Plus, home prices tend to lean toward the middle, which spells bad news for expensive homes.
“Real estate prices generally trend toward the mean of surrounding properties, so those priced above the local average will be weighed down by the lower-priced homes around them,” Parsons says.
2. He bought at the top of the market
Although housing prices are sky-high in the Bay Area, the luxe market had begun to level off right when Curry made his purchase—and then move downward by the time he was ready to sell a year later.
“Curry paid top-of-market prices in 2015, as that’s when the market really peaked,” says Cara Ameer, a Realtor in Florida who often handles property for professional athletes. “It has taken a bit of a downward trend since then, and the luxury market has been more challenging to sell since some of the foreign money has dried up.”
3. Location, location, location
Fine, the house is close to the white-hot Bay area, but perhaps not close enough.
“The location of this home is especially troubling because the buyer pool for this type of property is already tiny,” says Washington, DC–based Realtor Cedric Stewart. “Being 50 miles away from where everyone wants to be shrinks that pool even more.”
Plus, “the property does not have any kind of view, and slopes down to a major thoroughfare,” points out Florida Realtor Eileen McNamara-Vecchio. “That’s a hard sell in any price range, even if it is Steph Curry’s property!”
4. He poured a half-million into home improvements
A half-million in home improvements could have been OK if they were the right renovations with universal appeal.
“When putting money into a home, you want to add it to the areas that have payback: kitchens and baths,” says David McLaughlin, a New Orleans, LA Realtor at Keller Williams. “From a design perspective, you don’t want to add anything too out of the box.”
While we’re not entirely sure of exactly what he added after moving in, let’s just say that if he’d installed an NBA-size basketball court (Michael Jordan did it), that type of amenity might not appeal to many buyers other than, well, another pro basketball player.
5. He sold too soon
In addition to buying at a bad time, Curry also sold a mere year after moving in—which many say is too soon to make a profit.
“When you buy a home in an inflated market and have a short holding period, you’re flirting with potential price softening,” says Greg McBride, chief financial analyst at Bankrate.com. “The financial benefits of homeownership accrue over the long term. Even if Steph Curry had sold the home for more than he purchased, by the time you factor in transaction costs, he likely would not have made a profit.”
In fact, one rule of thumb is that unless you plan to stay put for at least three to five years, you shouldn’t buy at all, and rent instead.
Bottom line: Before you buy a home, make sure to seriously ponder that day in the future when you sell.
All that said, “Curry may not have done all that bad,” McLaughlin points out. “It was listed for $3.2 million and sold for $3,195,000 in a market where there is virtually zero demand for homes in that price point. I’d say he came out OK and could have done much worse.”

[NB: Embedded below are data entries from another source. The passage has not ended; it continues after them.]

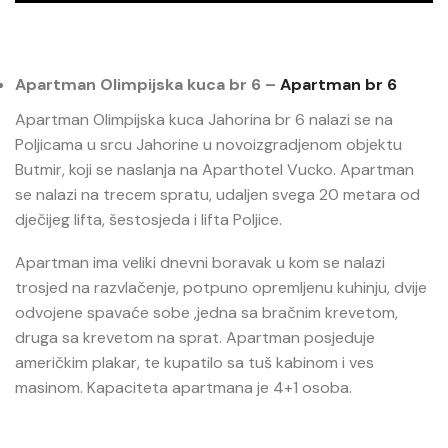
Apartman Olimpijska kuca br 6 –
Apartman br 6
Apartman Olimpijska kuca Jahorina br 6 nalazi se na
Poljicama u srcu Jahorine u novoizgradjenom objektu
Butmir, koji se naslanja na Aparthotel Vucko. Apartman
se nalazi na trecem spratu, udaljen svega 20 metara od
dječijeg lifta, šestosjeda i lifta Poljice.
Apartman ima veliki dnevni boravak u kom se nalazi
trosjed na razvlačenje, potpuno opremljenu kuhinju, dvije
odvojene spavaće sobe ,jedna sa bračnim krevetom,
druga sa krevetom na sprat. Apartman posjeduje
američkim plakar, te kupatilo sa tuš kabinom i ves
masinom. Kapaciteta apartmana je 4+1 osoba.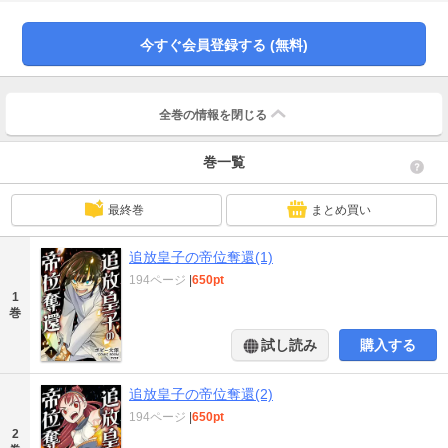
虐殺され、帝国への復讐に燃えるシオの激情に感化され、イルハは全てを取り
戻す戦いへ身を投じることを決意する──。
今すぐ会員登録する (無料)
全巻の情報を
閉じる
巻一覧
最終巻
まとめ買い
追放皇子の帝位奪還(1)
194ページ
|
650pt
1
巻
試し読み
購入する
追放皇子の帝位奪還(2)
194ページ
|
650pt
2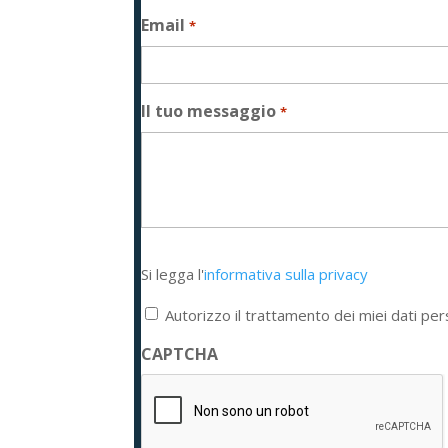
Email
*
Il tuo messaggio
*
Si
Si legga l'
informativa sulla privacy
legga
l'informativa
Autorizzo il trattamento dei miei dati per
sulla
privacy
CAPTCHA
*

“While most people would cringe at the thought of losing a few hundred thousand on renovations and price drops in such a short time, you have to remember that Steph Curry makes more than $11 million a year,” adds New York real estate agent Emile L’Eplattenier. “Not to mention the fact that he recently sold a home in Orinda for a tidy $755,000 profit.”
In other words, you win some, you lose some.